Material to process:
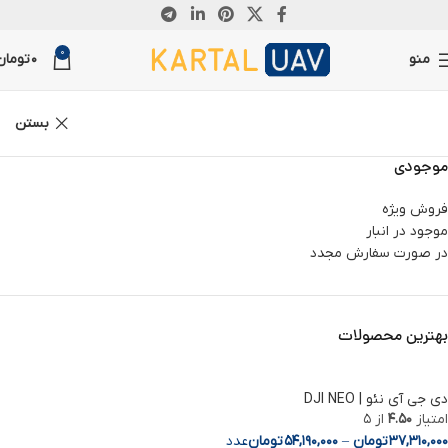
0
منو
0
تومان
بستن
موجودی
فروش ویژه
موجود در انبار
در صورت سفارش مجدد
بهترین محصولات
دی جی آی نئو | DJI NEO
امتیاز
4.50
از 5
37,310,000
تومان
–
54,190,000
تومان
عدد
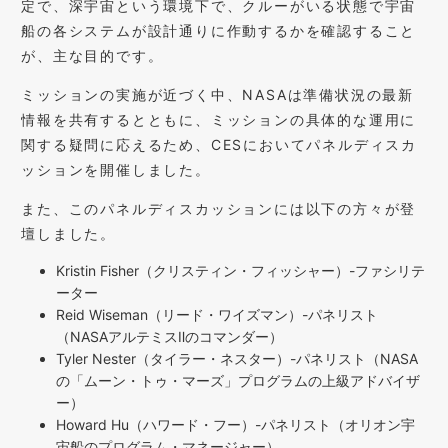
定で、深宇宙という環境下で、クルーがいる状態で宇宙
船の各システムが設計通りに作動するかを確認すること
が、主な目的です。
ミッションの実施が近づく中、NASAは準備状況の最新
情報を共有するとともに、ミッションの具体的な運用に
関する疑問に応えるため、CESにおいてパネルディスカ
ッションを開催しました。
また、このパネルディスカッションには以下の方々が登
壇しました。
Kristin Fisher（クリスティン・フィッシャー）-ファシリテ
ーター
Reid Wiseman（リード・ワイズマン）-パネリスト
（NASAアルテミスⅡのコマンダー）
Tyler Nester（タイラー・ネスター）-パネリスト（NASA
の「ムーン・トゥ・マーズ」プログラムの上級アドバイザ
ー）
Howard Hu（ハワード・フー）-パネリスト（オリオン宇
宙船のプログラム・マネージャー）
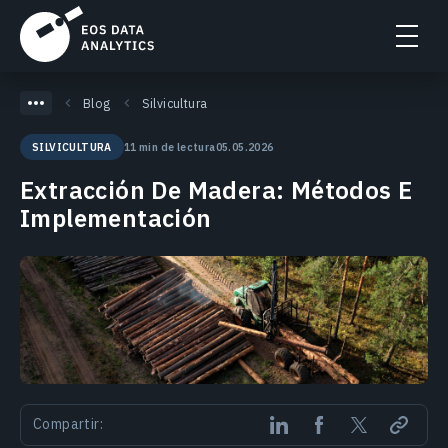
Blog
Silvicultura
11 min de lectura
05.05.2026
SILVICULTURA
Extracción De Madera: Métodos E
Implementación
Compartir:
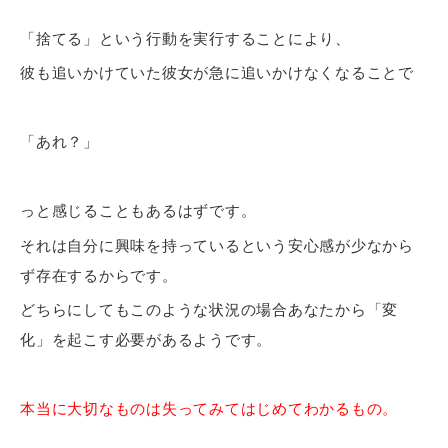
「捨てる」という行動を実行することにより、
彼も追いかけていた彼女が急に追いかけなくなることで
「あれ？」
っと感じることもあるはずです。
それは自分に興味を持っているという安心感が少なから
ず存在するからです。
どちらにしてもこのような状況の場合あなたから「変
化」を起こす必要があるようです。
本当に大切なものは失ってみてはじめてわかるもの。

Task objective:
Each line from the one containing "どちらにしてもこのような状況の場合あなたから「変" through the end of the listing above should be copied exactly, with no other line included.

Task response:
どちらにしてもこのような状況の場合あなたから「変
化」を起こす必要があるようです。
本当に大切なものは失ってみてはじめてわかるもの。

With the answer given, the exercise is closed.